Clinical Research Directory

Knee Flexionater to Avoid Motion Restoring Surgery

The goal of this clinical trial is to learn whether adding a stretching device to standard physical therapy can help people regain knee bending after total knee replacement surgery. Some people have difficulty bending their knee during recovery. When this happens, doctors may recommend another procedure called motion-restoring surgery to improve knee movement. This study aims to answer two main questions. First, does adding a hydraulic high-intensity stretching device to physical therapy help people regain knee bending after surgery? Second, does using the device affect recovery, daily activities, or the chance of needing another procedure? Researchers will compare two treatment approaches. One group will receive standard physical therapy alone. The other group will receive standard physical therapy and will also use a hydraulic high-intensity stretching device called the Ermi Knee Flexionater at home. Participants who receive the device will use it at home each day in addition to attending their physical therapy sessions. Researchers will measure how well participants can bend their knee and will ask questions about pain, daily function, and activity level. Participants will also complete simple walking and mobility tests. Study visits will occur about four weeks after surgery when participants enroll, and again at about eight weeks, twelve weeks, six months, one year, and two years after surgery. Researchers will compare results between the two groups to see whether the stretching device improves recovery after knee replacement.

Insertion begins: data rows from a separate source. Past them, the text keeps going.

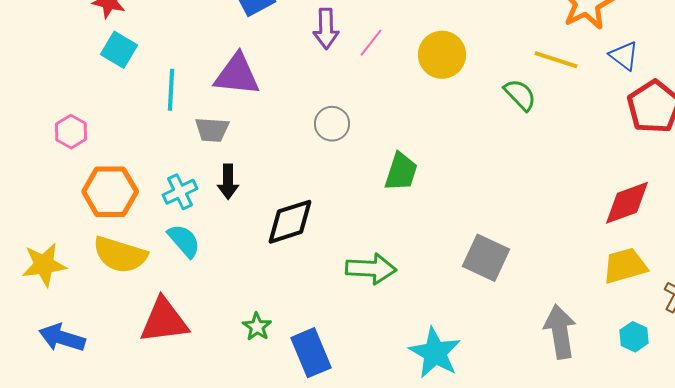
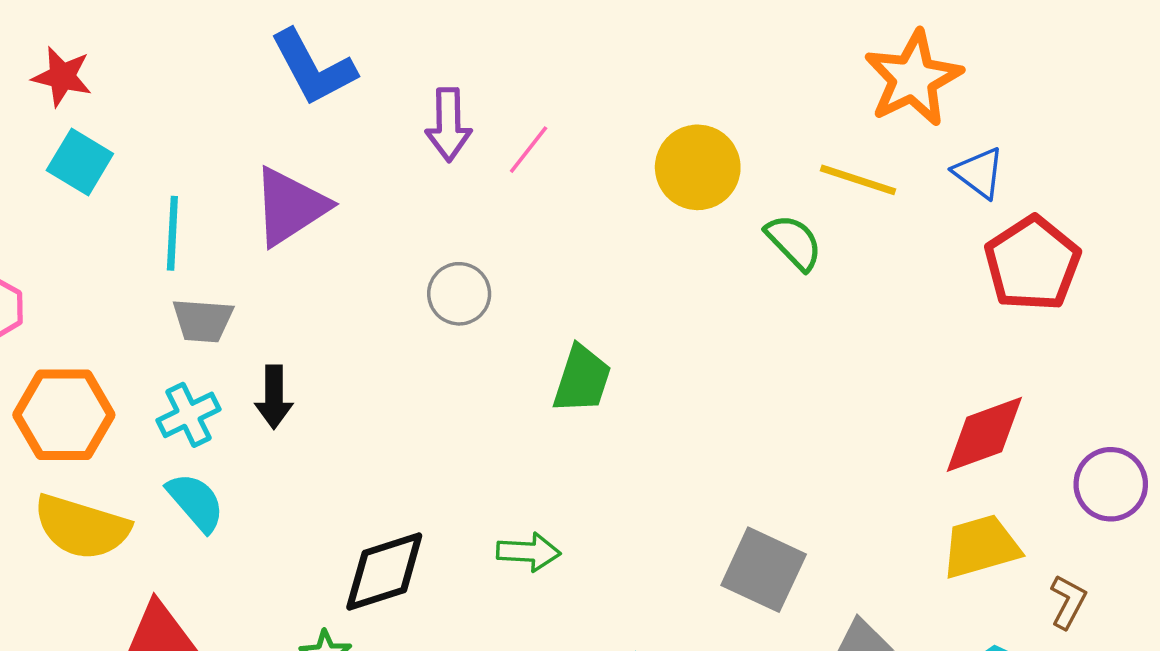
yellow circle: (442, 55) -> (698, 167), moved
purple triangle: (237, 75) -> (290, 207), turned -39
gray trapezoid: (212, 130) -> (203, 320), moved
black diamond: (290, 222) -> (384, 572), moved
gray square: (486, 258) -> (764, 570), moved
green arrow: (371, 269) -> (529, 552), size x0.7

Incidence and Determinants of Joint Contractures in Mechanically Ventilated ICU Patients

This prospective observational cohort study aims to evaluate the incidence and determinants of joint contracture development in mechanically ventilated adult patients admitted to the intensive care unit (ICU). Prolonged immobilization, deep sedation, and neuromuscular blockade are common in critically ill patients and may contribute to musculoskeletal complications, including joint contractures, which can adversely affect functional outcomes and rehabilitation after ICU discharge. Adult patients who are mechanically ventilated, immobilized, and have impaired consciousness will be consecutively enrolled and followed during their ICU stay. Joint range of motion will be assessed using standardized passive range of motion (PROM) measurements performed with a goniometer at predefined intervals by trained assessors. Joint contracture will be defined as a reduction of at least 33% in passive joint range of motion compared with normal reference values. This study is non-interventional, and all patients will receive routine ICU care and standard physiotherapy according to institutional protocols. No additional procedures or interventions will be applied for research purposes. Demographic characteristics, clinical variables, and ICU-related factors will be recorded to explore potential associations with contracture development. The findings of this study are expected to provide prospective data on the burden of joint contractures in mechanically ventilated ICU patients and to identify modifiable risk factors that may inform future preventive and rehabilitative strategies in critical care practice.